Wednesday, December 4, 2013

Kakha Kaladze – Defender or Pretender?

Georgian football was left to ponder life without Kakha Kaladze, after its medal-laden former captain said farewell to the sport on May 31 with a spectacular, sometimes surreal, exhibition match in Tbilisi, the Georgian capital.  


At the Dinamo Arena, home to Dinamo Tbilisi and often the Georgian national team, a team of old boys from AC Milan including hall of famers such as Baresi, Maldini and Inzaghi were pit against a curious assortment dubbed “Kaladze’s friends”. The latter comprised of former Georgian teammates such as Shota Arveladze and the now reluctantly mobile Giorgi Kinkladze as well as former Serie A opponents Luca Toni and Hakan Sukur.

Best known outside Georgia for featuring intermittently in the AC Milan defence of the 2000s, Kaladze is the most famous of any Georgian player in the post-Soviet era.But while this glitzy celebration of a career drew a capacity crowd, and was the talk of the khachapuri (cheese bread pie, a staple of the Georgian diet) stands for a few days, Kaladze’s assumed national hero status is under question.
However, ask local football fans to name their icons of Georgia’s independent football history, and you’ll hear the names of Kinkladze, Arveladze and current national head coach Temuri Ketsbaia long before they mention Kaladze, if indeed they ever do.
All three are attacking players, which perhaps gives them a natural advantage. Fans remember great goals, shots and dribbles rather than the tackles, blocks and clearances which comprise a defender’s important but less glorious duties.
During Milan’s victorious Champions League run in 2006/07, he started in only five of their thirteen fixtures and in the final against Liverpool he was brought on for the final ten minutes to reinforce the defence. Milan’s two-goal lead he had been sent on to protect was soon reduced to one but Milan held on.
That night in Athens served as an apt summary of his Milan career. Kaladze made a contribution, enough to earn a medal but little more.
In the campaign in which he featured most prominently, making 30 league starts in 2007-08, Milan finished fifth – their lowest Serie A placing in seven years.
Even for the Georgian national side, many supporters would rather grumble about the two own goalshe scored against Italy in 2009, than praise his marshalling of the defence in a 1-0 win over Croatia in 2011 (arguably the country’s best ever result).
He retired at the end of the 2011/12 season, leaving Genoa for a life in politics having been taken under the wing of billionaire fledgling politician and now Prime Minister Bidzina Ivanishvili.
It is the latest chapter in what has been an eventful, and at times tragic, life of the footballer turned vice prime minister.
An athletic and composed left-back, Kaladze emerged at Dinamo Tbilisi before being signed at the age of 20 by Dynamo Kiev in 1998. Kaladze’s first season in Kiev, under the revered Valeriy Lobanovskyi (three-times coach of USSR), saw the Ukrainian champions reach the Champions League semi-finals, with Kaladze part of a defence which surrendered a 3-1 lead against Bayern Munich in Kiev in the first leg to draw 3-3. It proved costly as a Mario Basler goal helped Bayern to a decisive 1-0 win in the return leg, thereby denying the Ukrainians a place in the final against Sir Alex Ferguson’s Manchester United in Barcelona.
Two years later, with the Georgian now part of arguably the best team from the post-Soviet territory, his fame alerted some nefarious attention on the cusp of his high-profile move to Milan
Today Georgia, an increasingly popular tourist spot for skiers and wine-anoraks, is considered relatively safe for foreigners, tourists and locals alike.
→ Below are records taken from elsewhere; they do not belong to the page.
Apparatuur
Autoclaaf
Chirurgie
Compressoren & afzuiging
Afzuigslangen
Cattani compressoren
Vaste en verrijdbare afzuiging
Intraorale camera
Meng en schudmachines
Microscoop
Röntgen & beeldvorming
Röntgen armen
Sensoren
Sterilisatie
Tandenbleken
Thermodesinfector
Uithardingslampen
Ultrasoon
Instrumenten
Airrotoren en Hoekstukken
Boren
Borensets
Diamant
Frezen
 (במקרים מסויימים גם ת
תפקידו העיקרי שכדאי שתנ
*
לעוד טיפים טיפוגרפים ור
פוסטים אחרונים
However, the status quo is a far cry from the “volatile and dangerous place” as experienced and described in the early 2000s by Jonathan Wilson inBehind the Curtain.
It was in 2001 that Kaladze’s brother Levan was kidnapped and after five years in which various versions are told of a ransom being paid or not paid, of reconciliation attempts being made or not made, he was officially pronounced dead in 2006 – a year after eight bodies had been discovered in the mountainous Svaneti region.
Even though four men are currently serving sentences for their part in the murder, Kaladze remains convinced others were involved in the killing and questions the guilt of those incarcerated.
At the time, Kaladze expressed his fury at the Georgian authorities’ lack of interest in the case, and even claimed that AC Milan owner Silvio Berlusconi was doing more than his own government.
In an interview with Tabula magazine earlier this year he vowed that “the investigation will be reopened in the future. No one can heal this wound while we are alive.”
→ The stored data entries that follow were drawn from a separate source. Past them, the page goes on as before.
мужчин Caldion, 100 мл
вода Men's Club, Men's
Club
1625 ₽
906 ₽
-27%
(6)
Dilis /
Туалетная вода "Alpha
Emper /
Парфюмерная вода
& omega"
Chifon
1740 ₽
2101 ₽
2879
From the Pitch to the Parliament
Kaladze hails from the transport hub town Samtredia in the western region of Imereti, and it was another man from the same region who enticed him into politics. He claimed that “the entry of Ivanishvili into politics stirred in me, like many citizens of our country, hopes about success.”
Now, history seems to be repeating itself to some degree. The reliable rather than spectacular sportsman has found himself in profitable, career-enhancing company much like he did at the San Siro.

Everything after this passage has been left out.